====== Input material
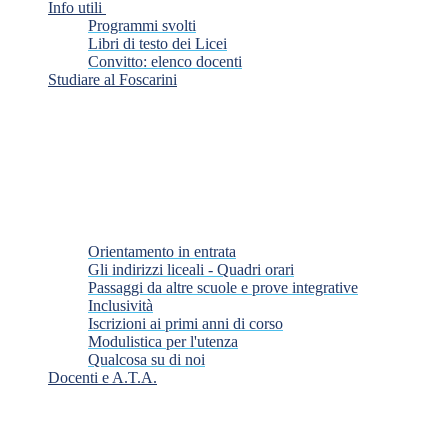
Info utili
Programmi svolti
Libri di testo dei Licei
Convitto: elenco docenti
Studiare al Foscarini
Orientamento in entrata
Gli indirizzi liceali - Quadri orari
Passaggi da altre scuole e prove integrative
Inclusività
Iscrizioni ai primi anni di corso
Modulistica per l'utenza
Qualcosa su di noi
Docenti e A.T.A.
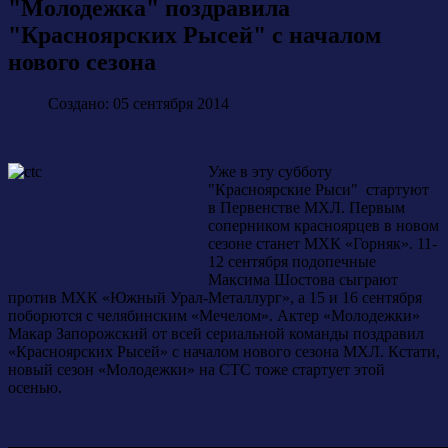
"Молодежка" поздравила
"Красноярских Рысей" с началом
нового сезона
Создано: 05 сентября 2014
Уже в эту субботу
"Красноярские Рыси" стартуют
в Первенстве МХЛ. Первым
соперником красноярцев в новом
сезоне станет МХК «Горняк». 11-
12 сентября подопечные
Максима Шостова сыграют
против МХК «Южный Урал-Металлург», а 15 и 16 сентября
поборются с челябинским «Мечелом». Актер «Молодежки»
Макар Запорожский от всей сериальной команды поздравил
«Красноярских Рысей» с началом нового сезона МХЛ. Кстати,
новый сезон «Молодежки» на СТС тоже стартует этой
осенью.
============
■ Problem statement ■
An exact copy of every record above is required, with all pictures omitted.

■ Response to this task ■
Info utili
Programmi svolti
Libri di testo dei Licei
Convitto: elenco docenti
Studiare al Foscarini
Orientamento in entrata
Gli indirizzi liceali - Quadri orari
Passaggi da altre scuole e prove integrative
Inclusività
Iscrizioni ai primi anni di corso
Modulistica per l'utenza
Qualcosa su di noi
Docenti e A.T.A.
"Молодежка" поздравила
"Красноярских Рысей" с началом
нового сезона
Создано: 05 сентября 2014
Уже в эту субботу
"Красноярские Рыси" стартуют
в Первенстве МХЛ. Первым
соперником красноярцев в новом
сезоне станет МХК «Горняк». 11-
12 сентября подопечные
Максима Шостова сыграют
против МХК «Южный Урал-Металлург», а 15 и 16 сентября
поборются с челябинским «Мечелом». Актер «Молодежки»
Макар Запорожский от всей сериальной команды поздравил
«Красноярских Рысей» с началом нового сезона МХЛ. Кстати,
новый сезон «Молодежки» на СТС тоже стартует этой
осенью.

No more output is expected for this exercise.